Diamond Is Forever

Diamond Is Forever

How can Neil make a comeback when he never went away?

By Sara Bir

For young folks like me, liking Neil Diamond has always carried a bit of ironic coolness–because Neil Diamond is not cool. Moms and grandmas like Neil Diamond; in fact, childhood exposure to Neil Diamond songs may account for the 64-year-old performer’s current popularity with today’s teen and twenty-something lassies. It certainly made a difference for me, and it was only until after college that I found the confidence to play Neil Diamond songs unabashedly–at excessive, feel-good volumes–without fabricating excuses of cheesy nostalgia. At that point, my love of Neil Diamond ceased to be ironic; it was as unwieldy and sincere as the lyrics to “I Am . . . I Said.”

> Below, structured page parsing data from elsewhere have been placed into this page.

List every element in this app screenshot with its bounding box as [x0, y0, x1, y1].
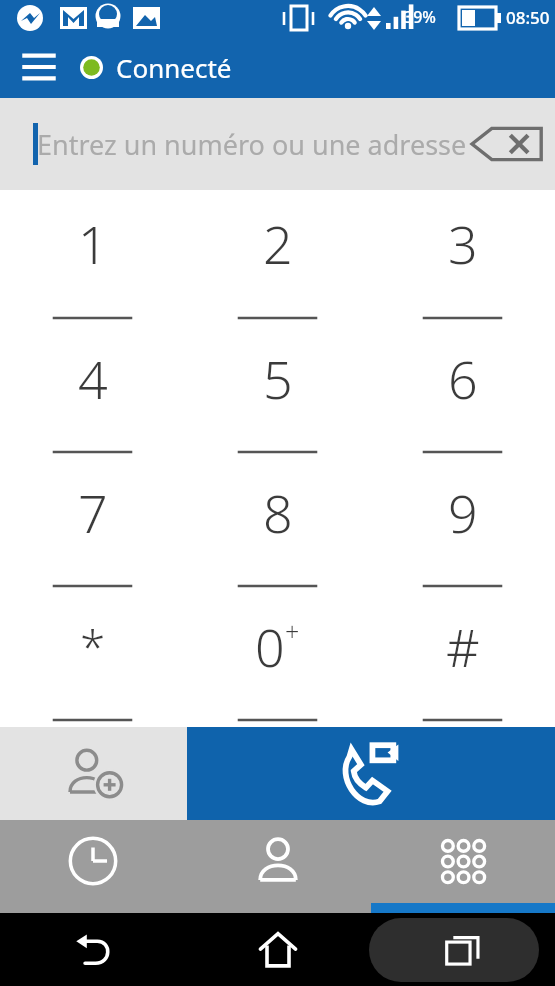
button[interactable]: Contacts [185, 820, 370, 913]
staticText: 3 [448, 208, 478, 279]
staticText: * [80, 615, 106, 678]
button[interactable]: 5 [185, 325, 370, 459]
button[interactable]: Video call [187, 727, 555, 820]
button[interactable]: Add contact [0, 727, 187, 820]
button[interactable]: 6 [370, 325, 555, 459]
button[interactable]: 2 [185, 190, 370, 325]
button[interactable]: 9 [370, 459, 555, 593]
button[interactable]: 3 [370, 190, 555, 325]
staticText: Connecté [116, 50, 232, 85]
button[interactable]: 8 [185, 459, 370, 593]
staticText: 6 [448, 343, 478, 414]
staticText: 9 [448, 477, 478, 548]
staticText: Entrez un numéro ou une adresse [37, 126, 467, 163]
button[interactable]: 4 [0, 325, 185, 459]
button[interactable]: * [0, 593, 185, 727]
staticText: # [446, 611, 480, 682]
staticText: 5 [263, 343, 293, 414]
button[interactable]: 7 [0, 459, 185, 593]
button[interactable]: Recent calls [0, 820, 185, 913]
button[interactable]: # [370, 593, 555, 727]
staticText: 39% [404, 6, 436, 28]
button[interactable]: Dialpad [370, 820, 555, 913]
button[interactable]: Entrez un numéro ou une adresse [0, 98, 555, 190]
staticText: 7 [78, 477, 108, 548]
staticText: + [285, 614, 300, 648]
staticText: 08:50 [506, 6, 550, 29]
staticText: 1 [78, 208, 108, 279]
staticText: 0 [255, 611, 285, 682]
button[interactable]: 0 [185, 593, 370, 727]
staticText: 2 [263, 208, 293, 279]
button[interactable]: Backspace [469, 118, 545, 170]
staticText: 4 [78, 343, 108, 414]
staticText: 8 [263, 477, 293, 548]
button[interactable]: 1 [0, 190, 185, 325]
button[interactable]: Menu [12, 40, 66, 94]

In fact, under-40 Neil Diamond fans all over the world are casting off their cloaks of irony, because the inevitable has happened: with the release of his new album, 12 Songs (Sony), the man that Rolling Stone magazine dubbed “the Jewish Elvis” is genuinely cool. And he’s another thing he’s never really been before: subtle. Though he’s spent decades sashaying in sequins across the stages of arenas and amphitheaters worldwide, the rootsy auteur he’s been all along has never been more apparent.

Is Rick Rubin to thank for this? The megabearded megaproducer (enigmatic co-founder of Def Jam records, he’s worked with artists from Public Enemy and Slayer to Donovan) approached a recently retired-from-touring Diamond in 2003 with the idea of collaborating on an album. Rubin’s work with Johnny Cash resulted in the arrestingly sparse American Recordings I–IV, records that rank among the best work of Cash’s career. But unlike the Cash-Rubin albums, which mined a cluster of seemingly unlikely material penned by everyone from Trent Reznor to Will Oldham, 12 Songs contains nothing but Diamond originals.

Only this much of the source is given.